Así lo recoge la sentencia 700/2026, de 4 de junio, que interpreta los artículos 2 y 10 de la LOE y resuelve un recurso de casación surgido de un procedimiento de licencia urbanística para el cambio de uso de un local a vivienda, en el que se discutía precisamente qué titulación habilita para redactar el proyecto técnico.

El criterio: idoneidad según la obra

La Sala parte de su jurisprudencia consolidada en materia de competencias profesionales, regida por el principio de libertad de acceso con idoneidad: el profesional competente no se determina en abstracto, sino atendiendo a la actividad concreta que se pretende ejecutar y a la regulación específica aplicable. Sobre esa base, el tribunal examina los artículos 2.1.a), 2.2.b), 4 y 10.2.a) de la LOE, relativos a las intervenciones en edificios existentes y a la titulación exigible para los proyectos.

Su conclusión es que las obras que alteran la configuración arquitectónica o cambian el uso característico de un edificio —de comercial a residencial— afectan a las exigencias técnicas de habitabilidad, seguridad y funcionalidad de la edificación.

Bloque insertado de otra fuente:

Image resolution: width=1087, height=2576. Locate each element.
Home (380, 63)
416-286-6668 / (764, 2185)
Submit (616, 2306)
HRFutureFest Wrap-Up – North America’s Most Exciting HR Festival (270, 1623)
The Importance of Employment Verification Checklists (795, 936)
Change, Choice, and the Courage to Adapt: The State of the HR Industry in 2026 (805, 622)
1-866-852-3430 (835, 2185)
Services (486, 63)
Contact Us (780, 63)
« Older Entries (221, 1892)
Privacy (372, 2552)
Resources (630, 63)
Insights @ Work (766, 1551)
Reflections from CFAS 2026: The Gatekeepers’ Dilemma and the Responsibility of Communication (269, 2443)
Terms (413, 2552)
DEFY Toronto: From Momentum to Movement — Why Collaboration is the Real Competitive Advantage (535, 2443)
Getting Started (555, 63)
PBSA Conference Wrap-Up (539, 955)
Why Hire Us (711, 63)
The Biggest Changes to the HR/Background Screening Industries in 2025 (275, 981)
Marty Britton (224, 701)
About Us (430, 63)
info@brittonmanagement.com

Por ese motivo, se consideran intervenciones que reclaman la titulación de arquitecto, sin perjuicio de que otros técnicos participen en el proceso constructivo.

La doctrina que fija el fallo

En respuesta a la cuestión de interés casacional, el Supremo establece que el artículo 10.2.a) de la LOE, en relación con los artículos 2.1.a), 2.2.b) y 4, debe interpretarse en el sentido de que los proyectos sobre edificios existentes que alteren la configuración arquitectónica o busquen cambiar el uso de comercial a residencial han de ser redactados por arquitecto, conforme al principio de libertad de acceso con idoneidad y en coherencia con los criterios de necesidad y proporcionalidad vigentes. Con ese pronunciamiento, la Sala desestima el recurso de casación y confirma la resolución impugnada.

Efecto sobre los informes municipales

La resolución conecta, además, con un precedente que conviene tener presente: la sentencia 1132/2024, de 26 de junio, de la Sección Tercera de la Sala de lo Contencioso-Administrativo, que reservó a los arquitectos la emisión de informes sobre intervención en la edificación, expedientes de ruina, control de la legalidad urbanística y patrimonio. Ese criterio deberá pesar en los ayuntamientos a la hora de emitir los informes técnico-urbanísticos que acompañen a los proyectos de cambio de uso de local a vivienda.